I got this problem from Rustan Leino, who was told it by Radu Grigore. Rustan may have heard it 20 years earlier from Jan van de Snepscheut. I modified it slightly.

I solved it and wrote up my solution.

Given an even number of distinct points on a plane, can you partition the points into pairs and connect the two points of each pair with a single straight line segment such that the line segments don't overlap?

Yes, as follows.

Create a Cartesian coordinate system on the plane so that you can determine Cartesian coordinates $(x, y)$ for each point. Define an ordering $\prec$ on points as follows: $(x_1, y_1) \prec (x_2, y_2)$ if $y_1 < y_2$ or if both $y_1 = y_2$ and $x_1 < x_2.$

Order all the points with $\prec.$ In other words, order them from bottom to top, left to right. Pair up the first two points in that ordering, then the next two, and so on.

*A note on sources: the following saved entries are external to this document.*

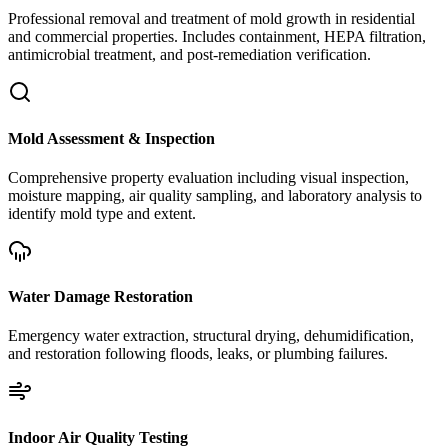
Professional removal and treatment of mold growth in residential
and commercial properties. Includes containment, HEPA filtration,
antimicrobial treatment, and post-remediation verification.
Mold Assessment & Inspection
Comprehensive property evaluation including visual inspection,
moisture mapping, air quality sampling, and laboratory analysis to
identify mold type and extent.
Water Damage Restoration
Emergency water extraction, structural drying, dehumidification,
and restoration following floods, leaks, or plumbing failures.
Indoor Air Quality Testing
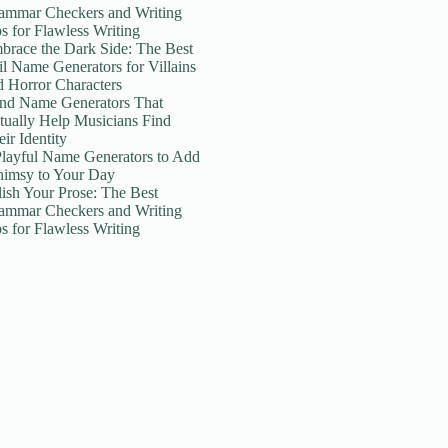
ammar Checkers and Writing
ps for Flawless Writing
brace the Dark Side: The Best
il Name Generators for Villains
d Horror Characters
nd Name Generators That
tually Help Musicians Find
ir Identity
Playful Name Generators to Add
imsy to Your Day
lish Your Prose: The Best
ammar Checkers and Writing
ps for Flawless Writing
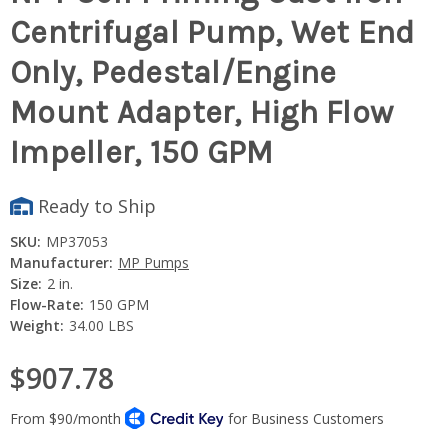
Centrifugal Pump, Wet End
Only, Pedestal/Engine
Mount Adapter, High Flow
Impeller, 150 GPM
Ready to Ship
SKU:
MP37053
Manufacturer:
MP Pumps
Size:
2 in.
Flow-Rate:
150 GPM
Weight:
34.00 LBS
$907.78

The reason this works is as follows. Suppose two of the line segments overlap. Then, there are four points $(x_1, y_1) \prec (x_2, y_2) \prec (x_3, y_3) \prec (x_4, y_4)$ such that the line segment between the first two points overlaps the line segment between the last two points. So, there is some point $q$ that's along both line segments.

Observe that any point $p$ on a line segment between points $p_1$ and $p_2$ must satisfy $p_1 \preceq p \preceq p_2.$ So, we must have $(x_1, y_1) \preceq q \preceq (x_2, y_2) \prec (x_3, y_3) \preceq q \preceq (x_4, y_4),$ whch means that $q \prec q,$ which is impossible. This contradicts our earlier supposition, so we see that no two line segments overlap.